Task goal.
Leaving every picture out, repeat all of the entries below exactly.

Given information.
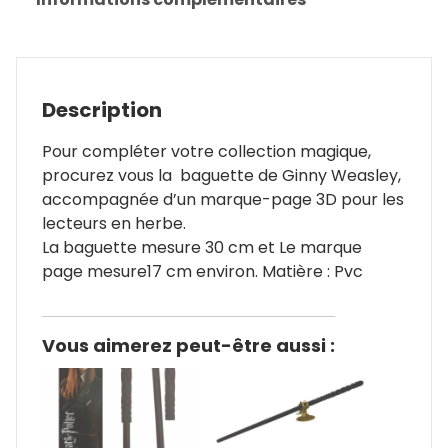
Description
Pour compléter votre collection magique,
procurez vous la baguette de Ginny Weasley,
accompagnée d’un marque-page 3D pour les
lecteurs en herbe.
La baguette mesure 30 cm et Le marque
page mesure17 cm environ. Matière : Pvc
Vous aimerez peut-être aussi :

Response to this task.
Description
Pour compléter votre collection magique,
procurez vous la baguette de Ginny Weasley,
accompagnée d’un marque-page 3D pour les
lecteurs en herbe.
La baguette mesure 30 cm et Le marque
page mesure17 cm environ. Matière : Pvc
Vous aimerez peut-être aussi :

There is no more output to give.